What is required: Exactly as written, give again the line with "criceti e topi (432, 1217)" and all subsequent lines through the end of the records.

Provided records:
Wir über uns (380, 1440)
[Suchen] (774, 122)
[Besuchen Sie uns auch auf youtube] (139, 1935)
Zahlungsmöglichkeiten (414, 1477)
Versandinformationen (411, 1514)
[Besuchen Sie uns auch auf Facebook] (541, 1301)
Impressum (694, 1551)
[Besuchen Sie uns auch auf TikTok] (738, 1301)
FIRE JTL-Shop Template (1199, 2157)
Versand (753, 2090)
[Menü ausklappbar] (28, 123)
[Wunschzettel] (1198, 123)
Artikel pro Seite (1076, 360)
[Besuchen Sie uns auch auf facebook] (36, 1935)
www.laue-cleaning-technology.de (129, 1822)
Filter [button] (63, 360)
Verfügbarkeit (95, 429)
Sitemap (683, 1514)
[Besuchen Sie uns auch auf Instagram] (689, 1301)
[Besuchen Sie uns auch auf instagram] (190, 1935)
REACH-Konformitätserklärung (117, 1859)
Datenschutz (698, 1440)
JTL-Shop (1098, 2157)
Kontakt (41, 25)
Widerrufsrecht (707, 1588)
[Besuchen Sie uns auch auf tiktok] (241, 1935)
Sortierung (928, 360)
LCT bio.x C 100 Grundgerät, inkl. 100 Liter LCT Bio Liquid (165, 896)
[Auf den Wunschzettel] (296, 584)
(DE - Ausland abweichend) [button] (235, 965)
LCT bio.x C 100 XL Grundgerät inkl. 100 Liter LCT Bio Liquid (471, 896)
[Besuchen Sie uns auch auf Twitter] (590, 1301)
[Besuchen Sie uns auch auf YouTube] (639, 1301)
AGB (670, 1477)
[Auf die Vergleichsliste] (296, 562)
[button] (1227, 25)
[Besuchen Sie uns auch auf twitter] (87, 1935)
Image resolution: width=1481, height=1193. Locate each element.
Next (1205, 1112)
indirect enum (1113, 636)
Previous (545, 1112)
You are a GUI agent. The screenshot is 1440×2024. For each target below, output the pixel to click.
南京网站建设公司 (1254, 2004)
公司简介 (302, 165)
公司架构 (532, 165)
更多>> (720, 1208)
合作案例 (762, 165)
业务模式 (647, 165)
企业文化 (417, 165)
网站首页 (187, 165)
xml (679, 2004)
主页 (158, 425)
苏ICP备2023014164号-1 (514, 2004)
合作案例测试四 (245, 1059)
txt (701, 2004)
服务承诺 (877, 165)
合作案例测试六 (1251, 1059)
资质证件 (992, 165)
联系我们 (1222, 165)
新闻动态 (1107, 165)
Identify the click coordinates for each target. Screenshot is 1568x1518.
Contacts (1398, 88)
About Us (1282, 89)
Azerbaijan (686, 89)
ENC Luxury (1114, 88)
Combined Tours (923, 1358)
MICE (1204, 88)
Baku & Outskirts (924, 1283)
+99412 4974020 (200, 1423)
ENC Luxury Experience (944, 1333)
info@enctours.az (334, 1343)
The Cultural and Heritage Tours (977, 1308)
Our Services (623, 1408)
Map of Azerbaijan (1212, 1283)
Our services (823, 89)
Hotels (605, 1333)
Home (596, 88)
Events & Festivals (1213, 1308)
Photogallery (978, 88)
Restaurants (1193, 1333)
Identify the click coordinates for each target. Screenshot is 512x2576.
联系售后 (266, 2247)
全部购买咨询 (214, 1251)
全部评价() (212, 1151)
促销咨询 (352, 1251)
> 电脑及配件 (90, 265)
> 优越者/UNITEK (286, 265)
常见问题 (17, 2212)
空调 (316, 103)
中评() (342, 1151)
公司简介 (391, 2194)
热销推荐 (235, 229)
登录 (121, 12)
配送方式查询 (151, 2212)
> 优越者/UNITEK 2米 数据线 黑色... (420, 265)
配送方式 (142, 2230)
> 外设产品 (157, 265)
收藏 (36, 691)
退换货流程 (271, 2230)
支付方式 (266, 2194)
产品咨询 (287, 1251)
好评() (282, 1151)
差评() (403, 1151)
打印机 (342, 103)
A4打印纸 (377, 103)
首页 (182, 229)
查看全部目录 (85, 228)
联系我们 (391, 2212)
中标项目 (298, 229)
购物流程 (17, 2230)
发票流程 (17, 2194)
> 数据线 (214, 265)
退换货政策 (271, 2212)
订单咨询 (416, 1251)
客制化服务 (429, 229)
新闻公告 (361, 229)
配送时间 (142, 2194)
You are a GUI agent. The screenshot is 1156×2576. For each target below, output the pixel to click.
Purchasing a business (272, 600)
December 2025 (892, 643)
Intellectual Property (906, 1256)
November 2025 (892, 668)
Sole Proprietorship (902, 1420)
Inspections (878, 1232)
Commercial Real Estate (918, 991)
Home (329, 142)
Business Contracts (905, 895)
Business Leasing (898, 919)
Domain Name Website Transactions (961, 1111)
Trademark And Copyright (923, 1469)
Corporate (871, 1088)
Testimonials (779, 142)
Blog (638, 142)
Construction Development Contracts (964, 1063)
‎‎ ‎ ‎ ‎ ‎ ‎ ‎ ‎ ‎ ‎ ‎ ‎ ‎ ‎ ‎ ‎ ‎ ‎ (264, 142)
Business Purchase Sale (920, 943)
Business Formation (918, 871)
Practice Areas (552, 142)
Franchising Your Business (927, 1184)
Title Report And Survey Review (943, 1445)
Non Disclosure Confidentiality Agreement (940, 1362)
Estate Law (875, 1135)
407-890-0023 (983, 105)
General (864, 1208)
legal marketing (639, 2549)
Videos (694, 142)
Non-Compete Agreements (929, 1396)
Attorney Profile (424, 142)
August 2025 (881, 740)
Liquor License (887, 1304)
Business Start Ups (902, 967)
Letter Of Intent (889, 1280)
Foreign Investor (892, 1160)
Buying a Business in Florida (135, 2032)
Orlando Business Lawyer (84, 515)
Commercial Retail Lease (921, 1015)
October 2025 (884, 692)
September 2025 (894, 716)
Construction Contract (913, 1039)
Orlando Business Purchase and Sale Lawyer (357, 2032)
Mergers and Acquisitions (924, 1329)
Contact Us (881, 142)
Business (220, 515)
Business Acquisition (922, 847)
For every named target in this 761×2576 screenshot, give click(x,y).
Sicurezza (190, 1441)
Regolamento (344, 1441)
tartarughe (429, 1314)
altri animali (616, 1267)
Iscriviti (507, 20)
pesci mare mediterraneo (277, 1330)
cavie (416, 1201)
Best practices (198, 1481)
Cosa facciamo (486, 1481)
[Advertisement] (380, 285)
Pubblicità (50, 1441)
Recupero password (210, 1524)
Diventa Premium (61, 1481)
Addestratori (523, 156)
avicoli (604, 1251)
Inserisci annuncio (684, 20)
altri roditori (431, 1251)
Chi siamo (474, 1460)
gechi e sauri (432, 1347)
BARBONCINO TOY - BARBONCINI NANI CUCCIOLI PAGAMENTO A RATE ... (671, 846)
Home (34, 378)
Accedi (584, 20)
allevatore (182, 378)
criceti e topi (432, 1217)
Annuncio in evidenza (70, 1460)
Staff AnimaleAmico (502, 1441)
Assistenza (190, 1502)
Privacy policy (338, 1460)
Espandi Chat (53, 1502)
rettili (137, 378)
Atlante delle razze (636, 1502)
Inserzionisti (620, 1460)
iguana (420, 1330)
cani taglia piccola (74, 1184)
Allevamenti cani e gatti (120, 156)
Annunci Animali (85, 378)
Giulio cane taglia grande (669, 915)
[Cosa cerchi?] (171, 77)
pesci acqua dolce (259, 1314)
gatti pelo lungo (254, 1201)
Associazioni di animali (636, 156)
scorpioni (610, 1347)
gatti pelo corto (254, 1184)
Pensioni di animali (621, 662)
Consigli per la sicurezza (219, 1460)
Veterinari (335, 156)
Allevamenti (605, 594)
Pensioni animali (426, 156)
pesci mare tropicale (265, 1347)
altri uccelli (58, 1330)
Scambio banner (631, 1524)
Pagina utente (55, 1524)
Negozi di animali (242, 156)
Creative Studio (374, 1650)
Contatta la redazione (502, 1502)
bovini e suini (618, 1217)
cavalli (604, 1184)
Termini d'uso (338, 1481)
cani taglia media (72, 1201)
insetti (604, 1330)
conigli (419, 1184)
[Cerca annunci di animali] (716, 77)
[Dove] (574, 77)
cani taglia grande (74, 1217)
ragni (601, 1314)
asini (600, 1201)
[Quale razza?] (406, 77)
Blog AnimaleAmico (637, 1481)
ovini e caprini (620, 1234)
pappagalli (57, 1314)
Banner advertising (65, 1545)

Response:
criceti e topi (432, 1217)
Annuncio in evidenza (70, 1460)
Staff AnimaleAmico (502, 1441)
Assistenza (190, 1502)
Privacy policy (338, 1460)
Espandi Chat (53, 1502)
rettili (137, 378)
Atlante delle razze (636, 1502)
Inserzionisti (620, 1460)
iguana (420, 1330)
cani taglia piccola (74, 1184)
Allevamenti cani e gatti (120, 156)
Annunci Animali (85, 378)
Giulio cane taglia grande (669, 915)
[Cosa cerchi?] (171, 77)
pesci acqua dolce (259, 1314)
gatti pelo lungo (254, 1201)
Associazioni di animali (636, 156)
scorpioni (610, 1347)
gatti pelo corto (254, 1184)
Pensioni di animali (621, 662)
Consigli per la sicurezza (219, 1460)
Veterinari (335, 156)
Allevamenti (605, 594)
Pensioni animali (426, 156)
pesci mare tropicale (265, 1347)
altri uccelli (58, 1330)
Scambio banner (631, 1524)
Pagina utente (55, 1524)
Negozi di animali (242, 156)
Creative Studio (374, 1650)
Contatta la redazione (502, 1502)
bovini e suini (618, 1217)
cavalli (604, 1184)
Termini d'uso (338, 1481)
cani taglia media (72, 1201)
insetti (604, 1330)
conigli (419, 1184)
[Cerca annunci di animali] (716, 77)
[Dove] (574, 77)
cani taglia grande (74, 1217)
ragni (601, 1314)
asini (600, 1201)
[Quale razza?] (406, 77)
Blog AnimaleAmico (637, 1481)
ovini e caprini (620, 1234)
pappagalli (57, 1314)
Banner advertising (65, 1545)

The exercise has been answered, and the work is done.